The summer of 1999 represented my Star Wars fandom at its peak. The Phantom Menace had sparked my imagination with its sense of innocence and impressive setpieces. I also related to Anakin. He felt like an unassuming kid who was plucked and put into a long and far-reaching adventure, beyond his wildest dreams.
The film also inspired me to write. At school, we had an assignment where we had to describe our summer holiday. I wrote about my experiences with The Phantom Menace and the mad capped adventures surrounding the hype of the film. Despite being far away from a film review, the experience was liberating. It provided me with a huge amount of confidence and enthusiasm about expressing myself through the written word.
As I got into my teen years, I started appreciating Star Wars as an embodiment of mythic storytelling and mirror of history. This came in the form of a homework assignment where we had to describe and analyse the Joseph Campbell elements of the story (via the characters and events of A New Hope). I was also studying the rise of Totalitarian regimes in the 20th century. The Prequels provided a fascinating prism to view these topics through.
What’s struck me about the Disney era is how much I opened up to sharing my fandom of Star Wars with others. I had a friend who used to go with me to see each new instalment. Watching the continuing saga through her eyes was an enriching experience.
In 2018, I had the good fortune to appear on an episode of The Wampa’s Lair podcast. I had brought on the topic of what lessons should Rey learn from the past when forming a new Jedi order. The conversation was insightful and fun. And the hosts (Karl and Jason) were exceptionally kind and continue to amaze me with their approach to podcasting and Star Wars. If you’re curious, I appear on episode 296 of the podcast (Jedi Sliding).
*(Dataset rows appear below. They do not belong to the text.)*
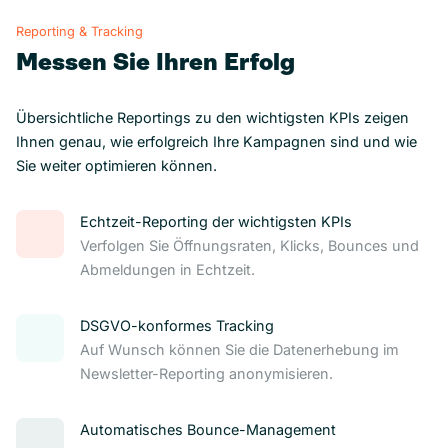
Reporting & Tracking
Messen Sie Ihren Erfolg
Übersichtliche Reportings zu den wichtigsten KPIs zeigen
Ihnen genau, wie erfolgreich Ihre Kampagnen sind und wie
Sie weiter optimieren können.
Echtzeit-Reporting der wichtigsten KPIs
Verfolgen Sie Öffnungsraten, Klicks, Bounces und
Abmeldungen in Echtzeit.
DSGVO-konformes Tracking
Auf Wunsch können Sie die Datenerhebung im
Newsletter-Reporting anonymisieren.
Automatisches Bounce-Management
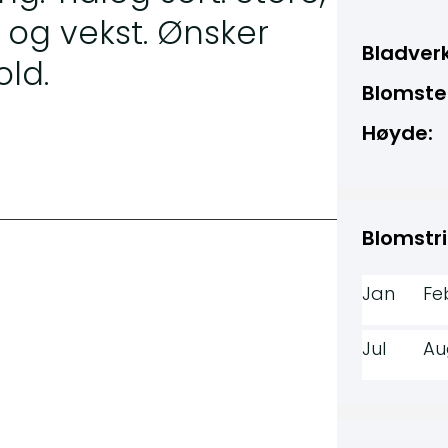
 og vekst. Ønsker
Bladverk
old.
Blomste
Høyde:
Blomstri
Jan
Fe
Jul
Au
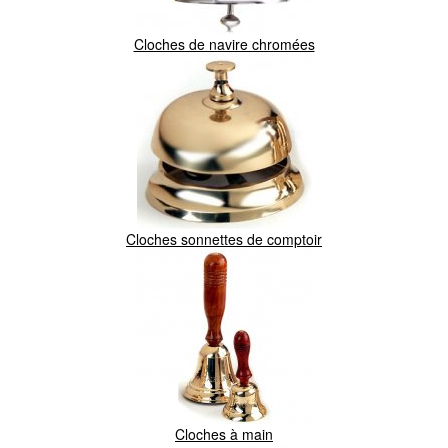
Cloches de navire chromées
Cloches sonnettes de comptoir
Cloches à main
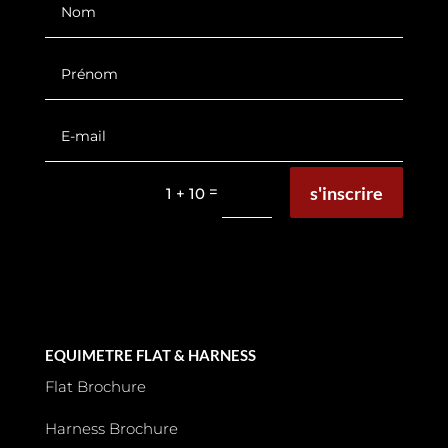
s'inscrire
=
1 + 10
EQUIMETRE FLAT & HARNESS
Flat Brochure
Harness Brochure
Around the same time, Twitter was slowly becoming my primary outlet for expressing my passion for the franchise. Between snappy opinions about various elements of the saga and discussions with some great fans, I also began engaging with the hashtag #ShakespeareSunday. Inspired by a weekly theme, I attempt to pair up a William Shakespeare quote with a GIF or image from Star Wars. My aim is to always find a relevant quote that sheds light on a particular character or element from the films.
There are countless reasons why I love Star Wars. The films are a mixture of high and low art. George Lucas attempted to combine the Saturday Matinee Serials he loved as a kid and the World Cinema he admired as an adult. The famed space franchise also contains a social conscience and universal appeal. They attempt to meld mythology and religion into an accessible and idealistic space aesthetic. But above all, they filter lofty ideas of good and evil, through the prism of family drama, making for storytelling that’s grand and personal.
Like the best bedtime stories, Star Wars has been formative for me. It’s given me the courage to be creative, sooth some of the pains of life and introduce me to a larger world of cinema, writing and history.